Automated Analysis of Stereotypical Movements in Videos of Children With Autism Spectrum Disorder
Tal Barami, Liora Manelis-Baram, Hadas Kaiser, Michal Ilan, Aviv Slobodkin, Ofri Hadashi, Dor Hadad, Omri Azencot, Andrei Sharf, Ilan Dinstein
We developed ASDMotion, the first large-scale open-source tool for detecting and quantifying stereotypical motor movements (SMMs) in children with autism. Trained on over 200 clinical assessments with expert annotations, ASDMotion combines deep learning with pose-based analysis to identify repetitive behaviors such as hand flapping and body rocking.
The system achieves over 92% recall and strong alignment with expert ratings, enabling scalable and objective measurement of a core symptom of autism. Beyond its immediate clinical utility, ASDMotion provides a rich dataset and benchmark for advancing automated behavior analysis in naturalistic settings, opening the door to more reliable diagnostics, treatment monitoring, and research on developmental disorders.
Neural Approaches for 3D Pose Estimation from 3D Data
Gali Hod, Tal Barami, Michael Kolomenkin
We present two novel, open-source methods for human pose estimation directly from 3D point clouds and meshes, enabling accurate reconstruction of body joints for use in creative, clinical, and interactive applications. Unlike classical approaches, our methods are fully differentiable and designed to integrate seamlessly into modern deep learning pipelines. One approach uses body-part segmentation for skeleton construction; the other directly estimates joint positions using a PointNet++-based neural network.

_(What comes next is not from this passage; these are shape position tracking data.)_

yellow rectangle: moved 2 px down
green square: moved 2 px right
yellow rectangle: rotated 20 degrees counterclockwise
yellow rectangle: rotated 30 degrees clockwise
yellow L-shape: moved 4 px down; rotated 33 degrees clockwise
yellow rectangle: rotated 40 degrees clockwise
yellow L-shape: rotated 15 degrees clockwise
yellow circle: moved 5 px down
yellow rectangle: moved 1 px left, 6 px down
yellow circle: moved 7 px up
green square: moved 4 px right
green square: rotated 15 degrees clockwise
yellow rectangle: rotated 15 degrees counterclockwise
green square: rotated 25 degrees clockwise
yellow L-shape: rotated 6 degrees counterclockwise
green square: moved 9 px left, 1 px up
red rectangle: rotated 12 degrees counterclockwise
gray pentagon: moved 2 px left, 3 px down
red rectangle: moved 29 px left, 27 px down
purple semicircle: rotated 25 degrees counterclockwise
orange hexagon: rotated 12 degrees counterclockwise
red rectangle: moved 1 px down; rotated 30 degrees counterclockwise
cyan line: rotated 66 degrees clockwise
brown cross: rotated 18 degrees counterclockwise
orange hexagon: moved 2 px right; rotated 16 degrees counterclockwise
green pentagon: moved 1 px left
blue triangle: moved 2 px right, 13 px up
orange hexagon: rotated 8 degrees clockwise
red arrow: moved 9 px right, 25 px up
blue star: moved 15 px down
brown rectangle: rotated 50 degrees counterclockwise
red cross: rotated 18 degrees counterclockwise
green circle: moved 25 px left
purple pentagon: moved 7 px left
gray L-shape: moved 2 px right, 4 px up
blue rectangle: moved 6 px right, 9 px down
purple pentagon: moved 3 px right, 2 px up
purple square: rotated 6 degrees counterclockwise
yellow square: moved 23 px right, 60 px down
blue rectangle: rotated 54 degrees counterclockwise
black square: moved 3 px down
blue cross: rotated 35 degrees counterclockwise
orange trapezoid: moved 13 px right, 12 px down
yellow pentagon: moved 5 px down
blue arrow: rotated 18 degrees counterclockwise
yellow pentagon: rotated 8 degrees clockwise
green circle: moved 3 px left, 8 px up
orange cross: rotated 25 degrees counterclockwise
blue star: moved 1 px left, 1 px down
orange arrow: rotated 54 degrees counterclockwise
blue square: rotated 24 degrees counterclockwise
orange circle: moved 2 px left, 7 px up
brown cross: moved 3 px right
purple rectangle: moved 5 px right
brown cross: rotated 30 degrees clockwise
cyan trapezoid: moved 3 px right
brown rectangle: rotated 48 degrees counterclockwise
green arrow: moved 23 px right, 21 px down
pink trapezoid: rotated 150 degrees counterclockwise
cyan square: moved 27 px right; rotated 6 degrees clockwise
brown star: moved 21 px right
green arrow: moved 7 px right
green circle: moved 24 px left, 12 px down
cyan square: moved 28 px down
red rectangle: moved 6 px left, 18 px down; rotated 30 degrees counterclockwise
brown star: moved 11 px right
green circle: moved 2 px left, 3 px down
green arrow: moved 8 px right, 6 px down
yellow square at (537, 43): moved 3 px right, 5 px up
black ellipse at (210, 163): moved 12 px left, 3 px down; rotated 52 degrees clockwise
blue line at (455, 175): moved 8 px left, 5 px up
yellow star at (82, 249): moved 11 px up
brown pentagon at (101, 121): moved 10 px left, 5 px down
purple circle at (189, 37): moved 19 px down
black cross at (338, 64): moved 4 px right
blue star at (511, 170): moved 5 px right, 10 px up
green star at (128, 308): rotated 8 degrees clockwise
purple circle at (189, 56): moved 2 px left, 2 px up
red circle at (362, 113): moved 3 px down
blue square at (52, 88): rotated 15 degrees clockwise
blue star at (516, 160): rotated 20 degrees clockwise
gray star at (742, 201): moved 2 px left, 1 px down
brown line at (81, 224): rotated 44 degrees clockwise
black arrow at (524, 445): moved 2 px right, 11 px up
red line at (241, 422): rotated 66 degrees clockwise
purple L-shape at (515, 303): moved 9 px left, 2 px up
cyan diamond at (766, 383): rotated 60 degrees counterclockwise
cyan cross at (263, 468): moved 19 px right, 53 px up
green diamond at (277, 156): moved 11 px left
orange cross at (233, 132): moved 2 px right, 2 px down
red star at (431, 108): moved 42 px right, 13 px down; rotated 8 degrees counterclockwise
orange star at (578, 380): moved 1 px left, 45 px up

Sensperience: A Virtual Reality Journey Through Altered Perception
Tal Barami, Liza Fridman, Carmel Lederer, Boaz Krysler
Sensperience is an immersive virtual reality application designed to let users explore and experience a wide range of altered sensory realities. The system combines a VR headset with a Geomagic haptic device, creating a fully interactive, multi-sensory environment that can be entirely controlled and customized by the developer. Users are guided through a series of simulated scenes, each engineered to manipulate and challenge specific human senses. These scenarios include experiences such as complete darkness, underwater immersion, vertigo, zero gravity, and interaction with varied textures—all designed to evoke different perceptual and physical responses. The result is a holistic simulation platform that provides both visual and tactile feedback, enabling applications in education, therapy, training, and entertainment. Sensperience offers developers a unique sandbox to create and experiment with customized sensory manipulations in a controlled, virtual setting.
Professional Experience
Researcher
Playtika
2021 — 2022: Playtika Research Group: Pursued the field of feature disentanglement in generative methods for 3D modeling. Developed a segmentation-based method for 3D pose estimation.
2019 — 2021: Data Scientist: Developed models for uplift modeling and churn predictions, as well as internal tools for the automation of research phases such as data acquisition, modeling, analysis, and evaluation.
Software Engineer
Mentor Graphics
2016 — 2018: Development and maintenance of features for some of the company's top products. Both handle production-line management for large-scale factories around the globe.